One of the most common of these obesogens is bisphenol A, commonly known as BPA, the ubiquitous chemical found in everything from the lining of cans to the paper that most receipts are printed on. Research suggest that it’s in the urine of upwards of 90 percent of Americans—evidently at levels high enough to cause harm.

According to University of Missouri biologist and well-known BPA researcher Frederick vom Saal, it also affects how the body deals with fat. “BPA reduces the number of fat cells but programs them to incorporate more fat, so there are fewer but very large fat cells,” vom Saal recently told Environmental Health Perspectives. “BPA exposure is producing in animals the kind of outcomes that we see in humans born light at birth: an increase in abdominal fat and glucose intolerance.”

A study released last week by University of California-Irvine researchers further implicates BPA in the obesity problem—and raises even greater suspicion about a related compound called bisphenol A diglycidyl ether, a combination of BPA and something called epichlorohydrin, this World Health Organization report explains. It’s through BADGE that BPA makes it into in food can linings. UC-Irvine biologist Bruce Blumberg, who coauthored the study, explained to me in an email that the BPA that ends up in our food through can linings gets there when BADGE breaks down into its components.

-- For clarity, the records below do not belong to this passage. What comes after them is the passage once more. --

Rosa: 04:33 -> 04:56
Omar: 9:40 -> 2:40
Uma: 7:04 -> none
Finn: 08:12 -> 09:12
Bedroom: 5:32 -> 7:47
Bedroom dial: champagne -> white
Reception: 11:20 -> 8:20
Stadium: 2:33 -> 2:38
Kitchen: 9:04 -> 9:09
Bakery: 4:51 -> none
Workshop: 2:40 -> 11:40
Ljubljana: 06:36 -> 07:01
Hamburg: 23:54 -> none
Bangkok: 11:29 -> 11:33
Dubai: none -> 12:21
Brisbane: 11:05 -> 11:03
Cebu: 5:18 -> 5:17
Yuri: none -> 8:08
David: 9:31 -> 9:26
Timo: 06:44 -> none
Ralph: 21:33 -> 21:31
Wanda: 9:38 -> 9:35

Blumberg and his team found, though, that BADGE in its whole state is an even more potent obesogen than BPA—and its effects are independent of BPA. Both BADGE and BPA can trigger preadipocytes—which are known as “pre-fat cells” because they can either lie dormant, copy themselves, or turn into fat—to become fat cells. The UC-Irvine researchers tested the effects BADGE and BPA have on stem cells, our bodies’ cellular building blocks that can differentiate into the whole variety of human cells. They found that while BADGE can turn stem cells into fat cells at tiny doses, BPA doesn’t have that effect at all. The result surprised Blumberg and his team, because they went into the study assuming that BADGE wasn’t an obesogen.

How small are the doses at which BADGE does its dirty work? Blumberg told me that the stuff can induce stem cells to become fat cells at levels as low as 3 parts per billion. That’s way, way below the level the FDA has declared the “no observed adverse effect level” for BADGE, which is 15 parts per million, Blumberg wrote in an email.

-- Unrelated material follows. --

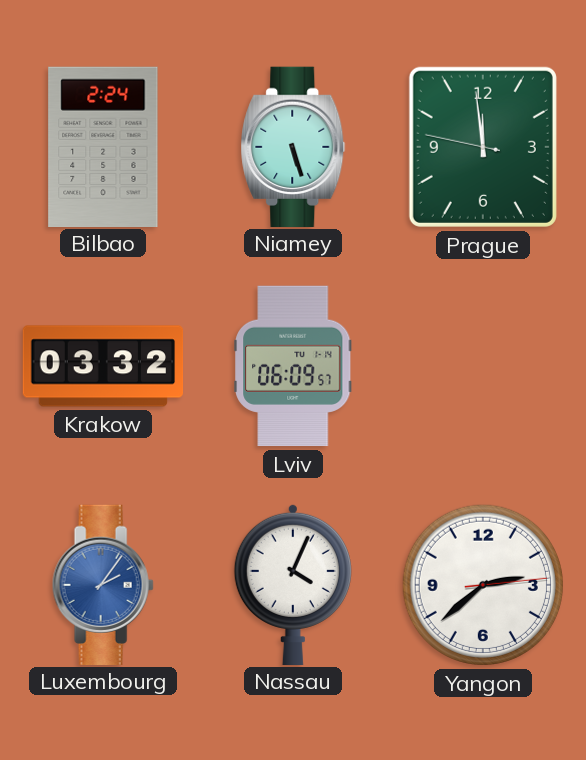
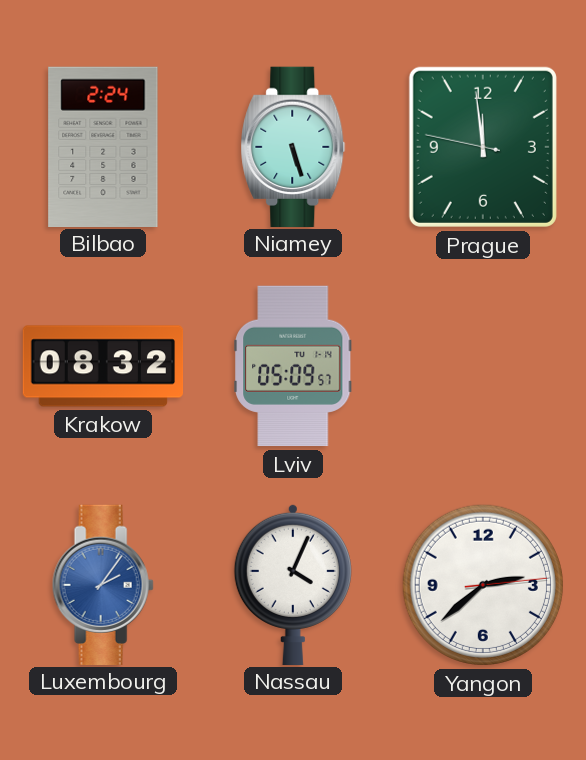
Krakow: 03:32 -> 08:32
Lviv: 06:09 -> 05:09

While numerous studies have measured how much BPA leaches from cans and into our bodies, very little research has been done on our exposure to BADGE in its whole state. But BADGE does appear to leach into food. Blumberg says that one study found it in humans at a level of around 15 parts per billion—significantly more than the 3 parts per billion at which his team saw fat-inducing effects.

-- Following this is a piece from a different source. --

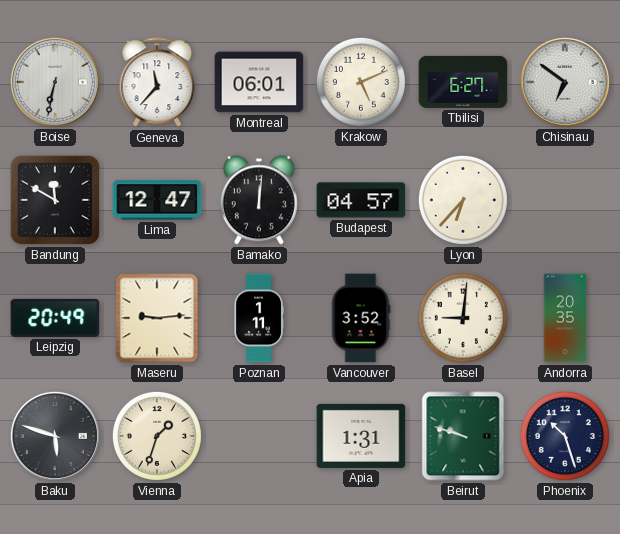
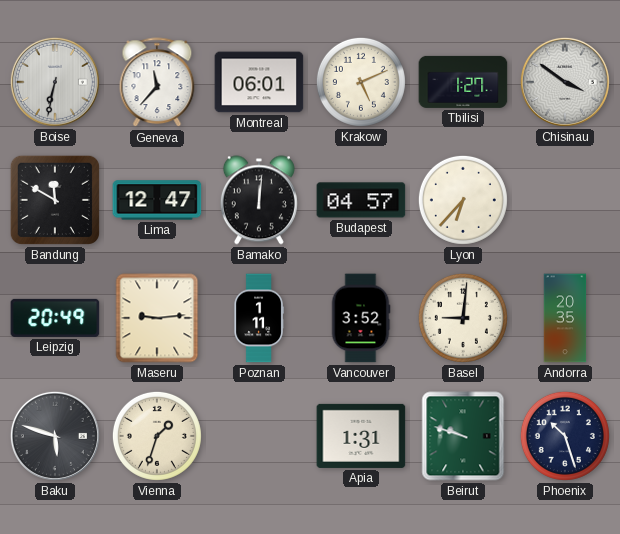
Tbilisi: 6:27 -> 1:27
Chisinau: 6:51 -> 3:51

Clearly, more research needs to be done to sort out just how BADGE turns stem cells to fat cells at tiny doses. Perhaps it’s the other ingredient in BADGE, epichlorohydrin, that has the fat-transforming effect on stems cells, or perhaps it’s the way BPA and epichlorohydrin interact. But the UC-Irvine study represents yet another bit of evidence that the FDA, which recently reaffirmed its approval of BPA in can linings, isn’t taking the threat of industrial chemicals in food nearly seriously enough. And it also strongly suggests that at least some of our obesity problem stems not from personal choice but rather from decisions made behind closed doors by the food and chemical industries, which have found it profitable to put this stuff in our food containers.